L’action civile du maire au nom de la commune : exigence d’une habilitation spéciale

Dans un arrêt en date du 16 juin 2015, la Cour de cassation est venue préciser les conditions de recevabilité d’une action civile intentée par un maire au nom de la commune.

En l’espèce, une personne avait été poursuivie pour divers infractions d’urbanisme. La commune, sur laquelle les constructions avaient été établies, s’était constituée partie civile devant le Tribunal et avait sollicité que soit ordonnée la démolition ou la remise en état des lieux en application de l’article L.480-5 du code de l’urbanisme.

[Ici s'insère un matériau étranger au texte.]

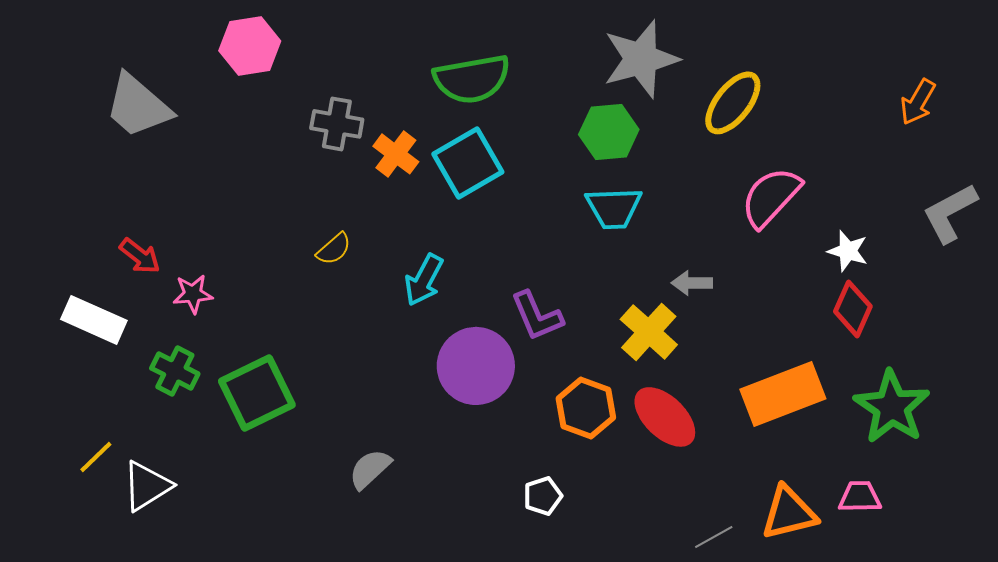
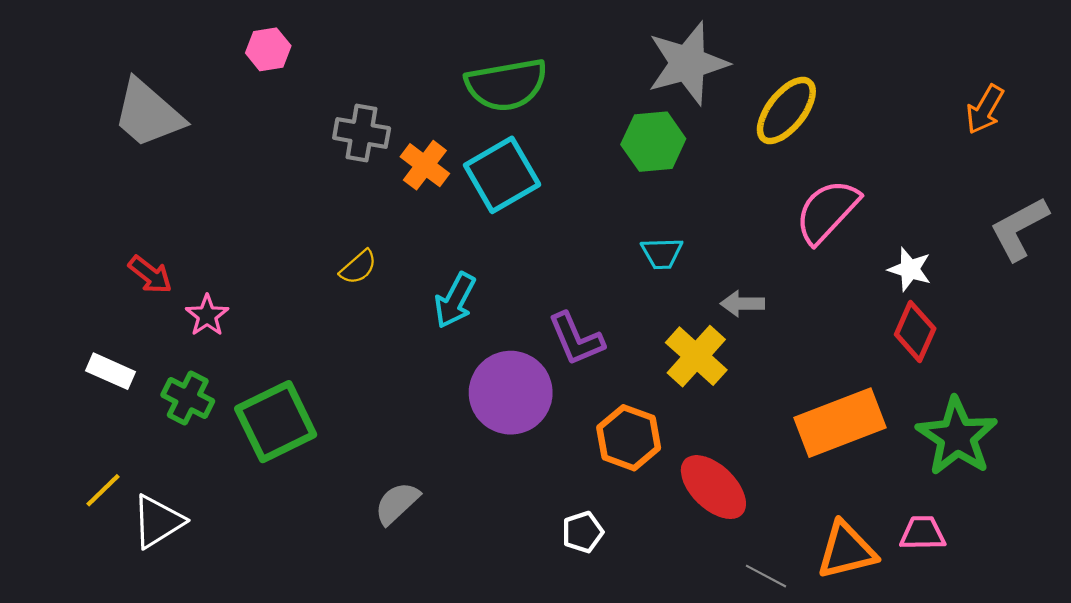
pink hexagon: (250, 46) -> (268, 49), size x0.7
cyan trapezoid: (614, 208) -> (662, 253), moved, size x0.7
pink star: (193, 294) -> (207, 315), turned -30
white rectangle: (94, 320) -> (110, 371), moved, size x0.7
red ellipse: (665, 417) -> (713, 487), moved
gray line: (714, 537) -> (766, 576), turned 57

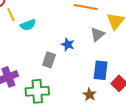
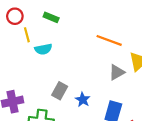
blue star: (68, 44) -> (83, 100), moved

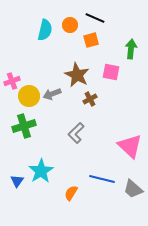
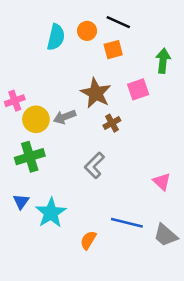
pink square: (111, 72) -> (138, 89), turned -30
pink triangle: (130, 146) -> (162, 182), size x0.6
blue triangle: (17, 181) -> (21, 202), moved

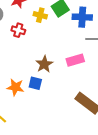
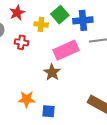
pink rectangle: (75, 60) -> (66, 50), moved, size x1.4
blue square: (35, 83) -> (49, 111), moved

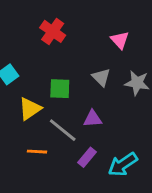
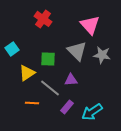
pink triangle: (120, 40) -> (90, 25), size x1.5
gray triangle: (101, 77) -> (77, 51), size x1.5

Le Tribunal, tout en ayant déclaré la prévenue coupable, avait rejeté les demandes de la commune, qui avait interjeté appel de la décision.

La Cour d’appel, saisie de l’appel de la commune, infirmait le jugement et faisait droit aux demandes de celle-ci.

La Cour de cassation va casser l’arrêt sur un point de droit précis, concernant le pouvoir du Maire de la commune à agir en son nom.

Au visa des articles L. 2122-22,16°, L. 2132-1 du code général des collectivités territoriales et 593 du code de procédure pénale, la Cour de cassation estime que la cour d’appel n’a pas justifié sa décision dès lors qu’elle a n’a pas recherché si le maire de la commune avait été habilité à agir en justice en vertu d’une délibération spéciale du conseil municipal.